The results follow the diesel emissions scandal that has plagued the German auto-maker since September last year when it was revealed it had installed an emissions cheat device on about 11 million diesel-powered vehicles worldwide.
Sales revenue dropped by 3.4 per cent compared with the first three months of 2015, with VW Group recording €51 billion ($78.4b) this year, while pre-tax profits dropped by 19.3 per cent from €3.97 billion ($A6.1b) to €3.2 billion ($A4.9b).
The slide in sales revenue was put down to a slowing of vehicle sales as well as the effects of negative exchange rates.
Globally, VW Group sold 2.3 million vehicles in the first quarter, representing a 0.6 per cent lift over Q1, 2015, despite the ongoing emissions crisis.
Sales of Volkswagen Passenger Cars dipped by 1.3 per cent to 1,459,522, while the operating profit for the VW brand took a massive hit, dropping from €514 million (A$790m) in the first three months of last year to €73 million ($A112m) in Q1 this year.

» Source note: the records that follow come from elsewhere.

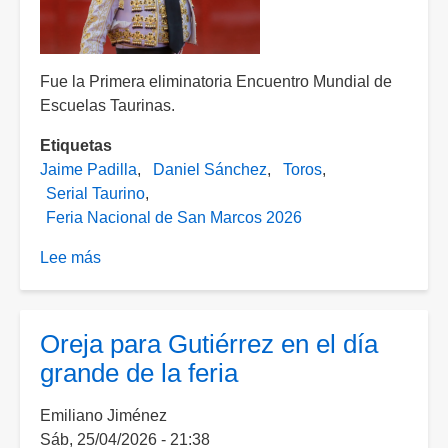
Fue la Primera eliminatoria Encuentro Mundial de
Escuelas Taurinas.
Etiquetas
Jaime Padilla
Daniel Sánchez
Toros
Serial Taurino
Feria Nacional de San Marcos 2026
Lee más
sobre
Padilla
y
Sánchez
Oreja para Gutiérrez en el día
pagan
grande de la feria
tributo
y
Emiliano Jiménez
cortan
Sáb, 25/04/2026 - 21:38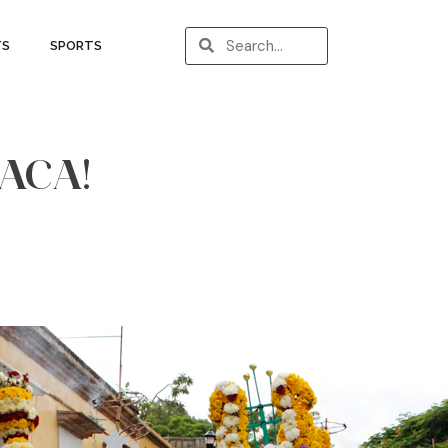
TS
SPORTS
XACA!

VW Group sales rose in Europe and Asia Pacific by 1.5 and 4.4 per cent respectively, but North American registrations dropped by 2.2 per cent and South American sales tanked, down 30 per cent over Q1, 2015.
Within North America, sales in the United States, where the diesel emissions scandal was uncovered, dipped by 5.7 per cent and registrations in Canada fell by 10.6 per cent.
VW Group's Chinese joint-ventures recorded an operating profit of €1.2 billion ($A1.8b), a 27 per cent decrease over the previous year.
Globally, Audi continued its upward trajectory, with sales up by 4.0 per cent, Skoda lifted by 4.3 per cent, while Lamborghini and Porsche grew by 5.0 and 9.5 per cent respectively.
The only other brand to drop apart from Volkswagen was Bentley which slid by 30.4 per cent from 2232 units to 1554.
Volkswagen AG chairman Matthias Mueller said he was happy with the results given the challenging conditions resulting from the diesel scandal.
“In light of the wide range of challenges we are currently facing, we are satisfied overall with the start we have made to what will undoubtedly be a demanding fiscal year 2016,” he said. “In the first quarter, we once again managed to limit the economic effects of the diesel issue and achieve respectable results under difficult conditions.
“This shows that, with its portfolio of strong brands and its good position in many global automotive markets, the Volkswagen Group sits on very robust foundations. We can build on these when we now work towards modernising our Group and positioning it for the new world of mobility.”
VW Group says in a statement that, depending on economic conditions, exchange rates and the fallout of the diesel emissions crisis, it expects sales revenue to be down by five per cent for the full year 2016 compared with last year and added that it anticipates a “marked decrease” in sales revenue.
“2016 will be a transitional year for Volkswagen that will see us fundamentally realign the Group. Nevertheless, we remain confident that our operating business will again record solid growth this year. The Group's robust financial strength and earnings power are key to our ability to take the necessary decisions calmly and diligently, and to resolve the strategic policies that will shape our future with the necessary determination,” according to Mr Mueller.